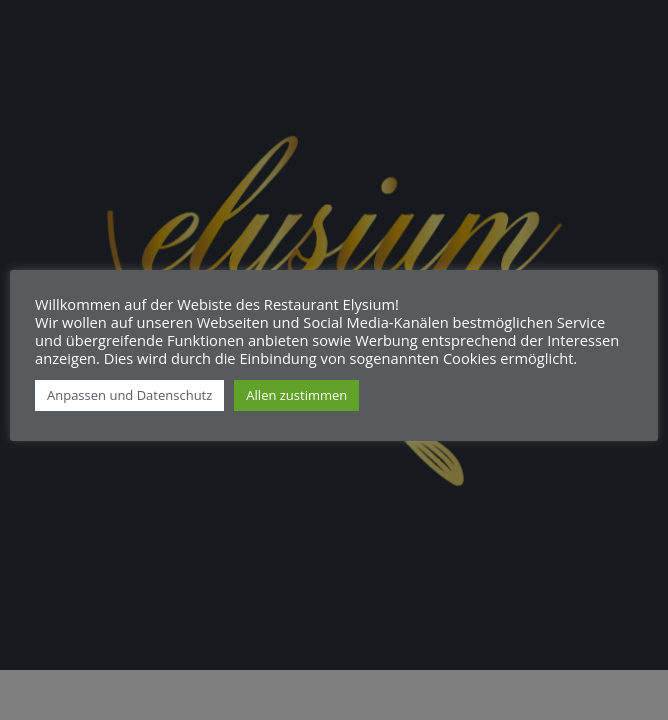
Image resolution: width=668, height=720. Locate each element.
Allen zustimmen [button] (296, 395)
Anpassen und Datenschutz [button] (129, 395)
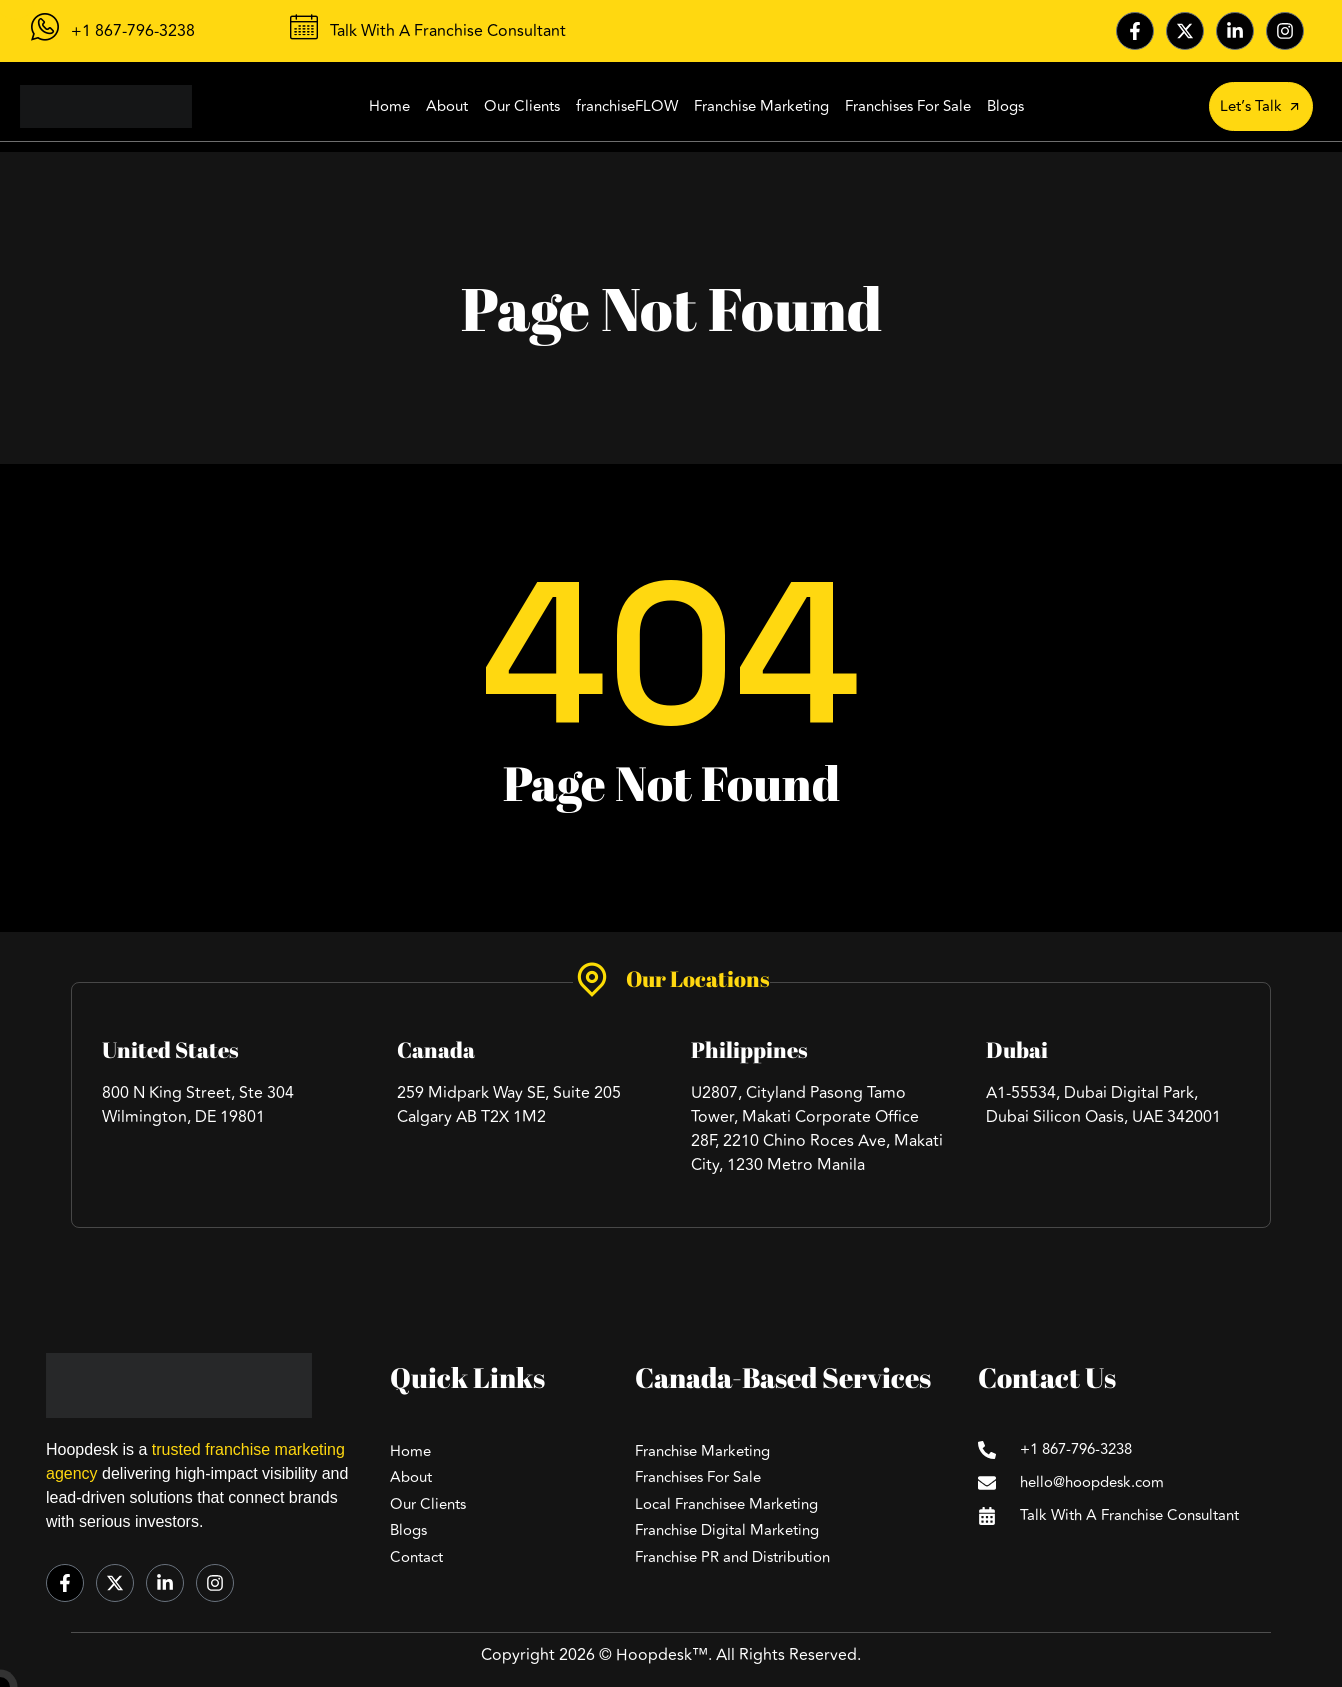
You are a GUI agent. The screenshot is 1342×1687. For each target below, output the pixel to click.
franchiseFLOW (627, 106)
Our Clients (522, 106)
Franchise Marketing (761, 106)
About (447, 106)
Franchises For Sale (908, 106)
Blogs (1005, 106)
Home (389, 106)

WORK TO BE COMPLETED:
Show every line of the data that includes the string "button".

EXERCISE SOLUTION:
Allen zustimmen [button] (296, 395)
Anpassen und Datenschutz [button] (129, 395)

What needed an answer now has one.